┌─ Supplied material
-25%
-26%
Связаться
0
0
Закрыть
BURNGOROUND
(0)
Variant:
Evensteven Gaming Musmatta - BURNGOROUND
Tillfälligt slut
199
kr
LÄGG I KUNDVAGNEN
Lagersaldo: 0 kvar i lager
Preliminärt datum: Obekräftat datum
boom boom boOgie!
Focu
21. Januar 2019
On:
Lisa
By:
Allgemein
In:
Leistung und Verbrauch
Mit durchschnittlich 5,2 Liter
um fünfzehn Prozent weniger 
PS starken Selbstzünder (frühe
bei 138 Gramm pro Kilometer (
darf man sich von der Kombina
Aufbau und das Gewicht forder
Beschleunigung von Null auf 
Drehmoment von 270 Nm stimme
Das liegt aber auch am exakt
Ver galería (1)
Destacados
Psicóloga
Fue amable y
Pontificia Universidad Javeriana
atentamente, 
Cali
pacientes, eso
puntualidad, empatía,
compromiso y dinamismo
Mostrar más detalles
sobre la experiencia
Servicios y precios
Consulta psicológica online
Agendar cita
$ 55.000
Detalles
└─
Give back, word for word, the lines from the one with "Mostrar más detalles" through the last line of the entries, both included, and no other line.

Answer to this problem:
Mostrar más detalles
sobre la experiencia
Servicios y precios
Consulta psicológica online
Agendar cita
$ 55.000
Detalles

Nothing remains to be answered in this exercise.